To just build crdyboot and install to the image (a quicker subset of check):

cargo xtask build

Then run it in QEMU:

cargo xtask qemu [--ia32] [--secure-boot]

Some additional build options can be set in crdyboot.toml (in the root of the repo). This file will be created automatically if it doesn't already exist by copying xtask/default.toml. The defaults are appropriate for development. In a release build, verbose logging should be turned off.

Testing on real hardware

To test secure boot with real hardware you will need to enroll custom keys. Write workspace/enroller.bin to a USB, and write workspace/disk.bin to a second USB, e.g. using writedisk.

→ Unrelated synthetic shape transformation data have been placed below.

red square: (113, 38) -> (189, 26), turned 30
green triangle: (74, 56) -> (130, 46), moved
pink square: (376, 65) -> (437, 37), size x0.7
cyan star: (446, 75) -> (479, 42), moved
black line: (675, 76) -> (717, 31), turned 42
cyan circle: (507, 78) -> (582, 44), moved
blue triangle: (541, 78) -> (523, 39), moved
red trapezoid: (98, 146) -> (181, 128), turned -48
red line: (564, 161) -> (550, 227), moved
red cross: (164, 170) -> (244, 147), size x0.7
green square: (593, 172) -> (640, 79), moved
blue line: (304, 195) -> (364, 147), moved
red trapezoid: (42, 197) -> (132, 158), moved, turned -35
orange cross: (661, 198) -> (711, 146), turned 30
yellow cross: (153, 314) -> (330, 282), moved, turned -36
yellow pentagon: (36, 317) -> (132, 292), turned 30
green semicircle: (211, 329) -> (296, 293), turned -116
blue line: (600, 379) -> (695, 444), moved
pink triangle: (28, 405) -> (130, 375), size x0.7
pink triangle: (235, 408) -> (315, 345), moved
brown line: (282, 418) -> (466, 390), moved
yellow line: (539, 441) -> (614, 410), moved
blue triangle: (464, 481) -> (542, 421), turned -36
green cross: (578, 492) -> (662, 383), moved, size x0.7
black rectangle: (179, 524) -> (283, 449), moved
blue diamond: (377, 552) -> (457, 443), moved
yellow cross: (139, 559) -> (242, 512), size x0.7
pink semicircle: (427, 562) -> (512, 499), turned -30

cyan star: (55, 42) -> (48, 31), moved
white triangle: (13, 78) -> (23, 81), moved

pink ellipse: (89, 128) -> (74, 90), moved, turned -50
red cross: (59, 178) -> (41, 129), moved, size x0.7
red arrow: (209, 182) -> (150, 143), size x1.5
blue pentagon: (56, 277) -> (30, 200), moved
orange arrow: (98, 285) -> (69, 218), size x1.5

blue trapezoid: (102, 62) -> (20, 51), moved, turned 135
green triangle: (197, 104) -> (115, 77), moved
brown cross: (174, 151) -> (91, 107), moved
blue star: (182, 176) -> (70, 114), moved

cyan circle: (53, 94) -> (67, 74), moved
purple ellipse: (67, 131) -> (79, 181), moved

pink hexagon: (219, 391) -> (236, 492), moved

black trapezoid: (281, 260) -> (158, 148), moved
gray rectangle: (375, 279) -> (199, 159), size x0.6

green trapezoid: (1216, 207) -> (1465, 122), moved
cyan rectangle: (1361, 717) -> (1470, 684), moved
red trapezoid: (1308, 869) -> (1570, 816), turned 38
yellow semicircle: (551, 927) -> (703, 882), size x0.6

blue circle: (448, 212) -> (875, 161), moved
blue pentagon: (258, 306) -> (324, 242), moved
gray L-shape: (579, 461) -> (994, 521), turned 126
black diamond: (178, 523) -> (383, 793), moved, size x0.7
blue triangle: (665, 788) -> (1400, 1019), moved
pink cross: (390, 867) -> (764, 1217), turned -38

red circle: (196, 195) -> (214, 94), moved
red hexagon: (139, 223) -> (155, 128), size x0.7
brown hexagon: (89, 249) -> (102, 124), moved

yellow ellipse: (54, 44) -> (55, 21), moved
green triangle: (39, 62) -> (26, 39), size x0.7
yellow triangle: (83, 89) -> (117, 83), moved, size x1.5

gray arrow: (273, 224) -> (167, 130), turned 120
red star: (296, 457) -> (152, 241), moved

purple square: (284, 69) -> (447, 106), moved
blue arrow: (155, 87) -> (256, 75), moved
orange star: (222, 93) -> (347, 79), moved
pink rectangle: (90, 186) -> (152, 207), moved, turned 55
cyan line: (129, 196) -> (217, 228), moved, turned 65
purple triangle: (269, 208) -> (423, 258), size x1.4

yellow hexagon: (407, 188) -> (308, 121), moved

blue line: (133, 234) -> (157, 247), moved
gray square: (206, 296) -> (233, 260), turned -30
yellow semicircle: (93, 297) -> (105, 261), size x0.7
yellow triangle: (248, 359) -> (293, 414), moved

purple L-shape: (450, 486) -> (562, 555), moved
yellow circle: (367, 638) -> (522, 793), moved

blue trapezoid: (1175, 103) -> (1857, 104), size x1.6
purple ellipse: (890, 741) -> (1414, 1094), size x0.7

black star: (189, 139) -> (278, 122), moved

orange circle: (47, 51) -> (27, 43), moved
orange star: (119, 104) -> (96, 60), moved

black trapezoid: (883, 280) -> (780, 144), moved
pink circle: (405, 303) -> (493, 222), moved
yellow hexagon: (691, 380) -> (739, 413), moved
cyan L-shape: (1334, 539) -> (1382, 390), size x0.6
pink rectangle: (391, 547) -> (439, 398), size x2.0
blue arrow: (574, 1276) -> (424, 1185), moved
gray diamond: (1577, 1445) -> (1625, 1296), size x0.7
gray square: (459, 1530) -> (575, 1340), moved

Boot the DUT and enter the boot setup. Find the secure boot settings and change it to setup mode. (The details will vary from one vendor to another.)

Plug in the enroller USB and reboot. Use the boot menu to select the USB and wait for it to complete.

Unplug the enroller USB and plug in the cloudready USB, then reboot. Use the boot menu to select the USB.

Developer notes

An older pure-Rust version can be found in the pure-rust-20210729 branch. Since then we have switched to building the C vboot library and loading/verifying the kernel through that library.